Now is the time for global action to tackle the continuing challenge of ABM. The World Health Organization (WHO) and partners have, therefore, developed a plan to ‘Defeat Meningitis by 2030’ to give ABM the attention that it deserves. The roadmap sets out the steps that will be needed to eliminate epidemics, reduce deaths from ABM by 70%, and cases of vaccine preventable ABM by 50%, worldwide by 2030. A task force, which I co-chair, has been set up to support the implementation of the plan.  

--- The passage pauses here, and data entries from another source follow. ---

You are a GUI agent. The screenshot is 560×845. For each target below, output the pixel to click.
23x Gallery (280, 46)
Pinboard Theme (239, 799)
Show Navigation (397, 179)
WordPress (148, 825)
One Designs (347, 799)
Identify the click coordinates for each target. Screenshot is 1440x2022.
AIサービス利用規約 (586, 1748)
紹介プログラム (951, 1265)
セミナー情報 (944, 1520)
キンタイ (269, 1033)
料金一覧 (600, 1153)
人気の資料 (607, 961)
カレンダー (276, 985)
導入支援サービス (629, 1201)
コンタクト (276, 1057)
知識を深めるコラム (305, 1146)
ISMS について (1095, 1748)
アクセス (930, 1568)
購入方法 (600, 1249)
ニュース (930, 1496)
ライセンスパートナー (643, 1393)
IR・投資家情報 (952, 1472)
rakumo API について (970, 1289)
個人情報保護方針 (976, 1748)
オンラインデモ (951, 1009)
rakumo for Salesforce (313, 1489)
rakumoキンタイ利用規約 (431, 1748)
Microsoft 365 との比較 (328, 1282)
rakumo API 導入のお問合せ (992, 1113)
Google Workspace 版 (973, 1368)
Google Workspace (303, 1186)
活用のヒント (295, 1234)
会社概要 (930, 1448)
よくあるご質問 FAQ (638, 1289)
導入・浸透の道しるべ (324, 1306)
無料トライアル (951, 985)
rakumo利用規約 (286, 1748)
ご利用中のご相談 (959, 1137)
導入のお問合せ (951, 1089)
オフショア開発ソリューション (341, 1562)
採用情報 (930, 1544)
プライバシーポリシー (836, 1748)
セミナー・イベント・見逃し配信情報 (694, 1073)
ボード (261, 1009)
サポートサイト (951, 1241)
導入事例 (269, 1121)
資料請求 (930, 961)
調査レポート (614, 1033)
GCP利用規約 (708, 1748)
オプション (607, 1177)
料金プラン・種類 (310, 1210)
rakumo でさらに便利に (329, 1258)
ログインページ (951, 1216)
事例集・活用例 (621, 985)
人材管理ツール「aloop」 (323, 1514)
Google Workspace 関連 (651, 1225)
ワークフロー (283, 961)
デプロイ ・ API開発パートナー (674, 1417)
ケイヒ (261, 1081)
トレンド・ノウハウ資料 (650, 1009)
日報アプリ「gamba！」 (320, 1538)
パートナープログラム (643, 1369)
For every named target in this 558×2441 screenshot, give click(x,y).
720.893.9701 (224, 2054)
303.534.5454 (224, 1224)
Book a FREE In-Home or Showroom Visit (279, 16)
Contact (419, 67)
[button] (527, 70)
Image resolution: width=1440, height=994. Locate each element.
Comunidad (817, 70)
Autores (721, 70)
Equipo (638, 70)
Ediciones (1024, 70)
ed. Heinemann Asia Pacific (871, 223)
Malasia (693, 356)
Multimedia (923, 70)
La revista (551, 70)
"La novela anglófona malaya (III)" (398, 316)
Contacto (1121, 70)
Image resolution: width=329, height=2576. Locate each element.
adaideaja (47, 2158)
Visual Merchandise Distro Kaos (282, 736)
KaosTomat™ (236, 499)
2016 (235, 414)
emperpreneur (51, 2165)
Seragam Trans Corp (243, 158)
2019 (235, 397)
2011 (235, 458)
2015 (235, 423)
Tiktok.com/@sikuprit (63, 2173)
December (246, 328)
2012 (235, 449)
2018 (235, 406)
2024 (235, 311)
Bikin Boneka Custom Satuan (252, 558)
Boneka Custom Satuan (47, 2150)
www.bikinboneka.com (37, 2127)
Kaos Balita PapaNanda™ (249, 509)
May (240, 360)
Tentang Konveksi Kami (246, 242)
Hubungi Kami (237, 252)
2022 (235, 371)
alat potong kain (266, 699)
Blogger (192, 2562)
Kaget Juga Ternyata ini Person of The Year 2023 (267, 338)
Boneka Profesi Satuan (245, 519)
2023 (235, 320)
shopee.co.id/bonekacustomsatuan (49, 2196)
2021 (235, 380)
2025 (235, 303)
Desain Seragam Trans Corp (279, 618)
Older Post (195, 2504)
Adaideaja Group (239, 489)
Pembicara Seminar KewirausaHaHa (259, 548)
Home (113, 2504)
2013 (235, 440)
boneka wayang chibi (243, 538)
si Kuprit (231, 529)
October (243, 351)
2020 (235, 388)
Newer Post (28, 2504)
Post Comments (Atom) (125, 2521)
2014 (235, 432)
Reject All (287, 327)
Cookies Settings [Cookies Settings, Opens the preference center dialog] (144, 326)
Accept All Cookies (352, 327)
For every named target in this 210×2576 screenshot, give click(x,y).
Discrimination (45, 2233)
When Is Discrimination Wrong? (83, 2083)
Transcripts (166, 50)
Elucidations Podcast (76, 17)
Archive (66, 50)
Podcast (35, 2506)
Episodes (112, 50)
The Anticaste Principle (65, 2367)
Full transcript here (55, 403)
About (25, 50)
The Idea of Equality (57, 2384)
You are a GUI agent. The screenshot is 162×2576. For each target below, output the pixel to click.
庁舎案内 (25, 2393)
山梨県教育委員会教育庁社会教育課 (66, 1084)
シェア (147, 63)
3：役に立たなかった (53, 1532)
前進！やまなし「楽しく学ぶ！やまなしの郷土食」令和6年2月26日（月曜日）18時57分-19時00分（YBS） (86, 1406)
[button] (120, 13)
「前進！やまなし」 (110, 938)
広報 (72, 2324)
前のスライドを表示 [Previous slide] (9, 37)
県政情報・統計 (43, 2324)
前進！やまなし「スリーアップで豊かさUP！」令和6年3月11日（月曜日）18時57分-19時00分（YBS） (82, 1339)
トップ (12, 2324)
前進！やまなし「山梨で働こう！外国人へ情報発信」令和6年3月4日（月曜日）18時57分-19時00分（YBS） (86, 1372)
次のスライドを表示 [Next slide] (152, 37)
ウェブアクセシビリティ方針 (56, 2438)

Launched this week, this roadmap – which was approved by the World Health Assembly in November 2020 – has five pillars (prevention and epidemic control, diagnosis and treatment, surveillance, support and care and advocacy and engagement) with each pillar setting out tasks, targets and milestone for each set of activities.

It is my hope that researchers, policymakers, charities and others will come together to treat ABM as the global health problem it is, to reduce the global burden of this disease and improve the quality of life after meningitis.

We have the plan – now is the time for concerted global action to follow its instructions and back it up with the support and money that it needs.